An end to the archaic exclusion of women by the RA will be of far greater significance than Augusta National’s 2012 decision to overturn its men only policy, giving Green Jackets to former US secretary of state Condoleezza Rice and business mogul Darla Moore.

Though the arm of the RA, which governs global golf, is at one remove from the Royal and Ancient Golf Club, this technicality is not enough to spare the rule-making body ever-increasing discomfort in the new Olympic era.

Changing their own club’s membership policy is the crucial first step if they are to evade recurring headaches and stave off a significant threat to the earning power of their greatest championship and cash cow, the British Open.


Scotland’s first minister Alex Salmond was prominent among several politicians who declined to attend last July’s Open at Muirfield because of the club’s male-only membership.

However, the huge financial implications of this controversial policy became abundantly clear last January when a spokesman for one of the Open’s major corporate sponsors, HSBC, spoke publicly of being placed in an “uneasy position” by the staging of the championship at Muirfield.

At January’s HSBC Abu Dhabi Championship, the bank’s outspoken head of sponsorship and events, Giles Morgan, revealed the RA “are acutely aware that that things need to change and move on.”

Adding that the RA were “spending some proper consultancy time looking at this rather than knee-jerking to a sort of populist decision”, Morgan said: “I think they will end up with the right answer.”

So far, the RA has remained staunchly loyal to tradition and going back to great links courses, but single-sex clubs like Royal St George’s (2011), Muirfield and Royal Troon, venue for golf’s oldest and biggest Major in 2016.

Yet their overriding duty is to fostering the growth of golf worldwide. This is financed largely by profits generated from the Open, so any potential threat to the earning power of the event would have huge ramifications for the RA.

Before they can address this matter, however, it’s essential for the RA to get its own house in order. The chairman of the club’s influential general committee, William Sibbett, suggested to members – ranging from US billionaire Herb Kohler to James Bond star Sean Connery and three-time Open winner Jack Nicklaus – that “now is the time” to ask them to “welcome female members.”

Given a ‘yes’ vote, the RA would be in a position, if it desired, to take a more proactive approach on the male-only issue, not only to ease the discomfort of their corporate backers, but to salve the reputation of the sport.

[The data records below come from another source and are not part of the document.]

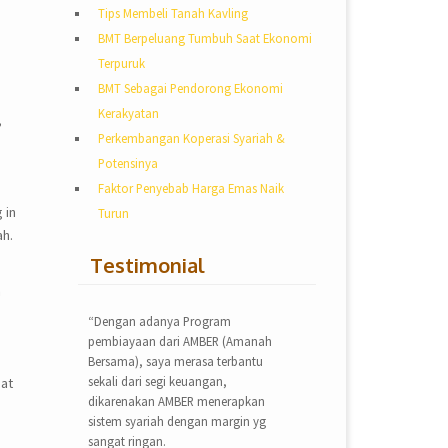
Tips Membeli Tanah Kavling
BMT Berpeluang Tumbuh Saat Ekonomi
Terpuruk
BMT Sebagai Pendorong Ekonomi
Kerakyatan
,
Perkembangan Koperasi Syariah &
Potensinya
Faktor Penyebab Harga Emas Naik
 in
Turun
ah.
Testimonial
a
“Dengan adanya Program
pembiayaan dari AMBER (Amanah
Bersama), saya merasa terbantu
sekali dari segi keuangan,
gat
dikarenakan AMBER menerapkan
sistem syariah dengan margin yg
sangat ringan.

Should any gaps arise in the Open rota, there’s no shortage of famous seaside links capable of hosting the event, with 1951 venue Royal Portrush prominent at the head of the queue alongside Welsh contender Royal Porthcawl. Regardless of the membership issue, strong rumours persist in golf circles that the Open will be played on the revered Dunluce Links in 2019.

The hugely successful staging of the Irish Open at Portrush in 2012, when record crowds outnumbered the attendance at Turnberry in 2009, clearly indicated the Open would be as financially viable in Co Antrim as on the Scottish west coast.

Yet Royal Portrush secretary manager Wilma Erskine yesterday insisted that there were no further developments on this front, pointing out the RA had pledged at Lytham in July 2012 to research the matter fully and that this process was “ongoing”.

Meanwhile, Padraig Harrington needs to win the Valero Texas Open on Sunday or next week’s Shell Houston Open to stretch his unbroken run of appearances at the US Masters to 15.

It’s a tall order. Yet the ever optimistic Dubliner – undaunted by last Sunday’s slump into 67th place and encouraged instead by an overall improvement in his problematic short game over the first 54 holes at Bay Hill – looked forward to building on his 10th place in San Antonio last April. With Harrington, hope springs eternal.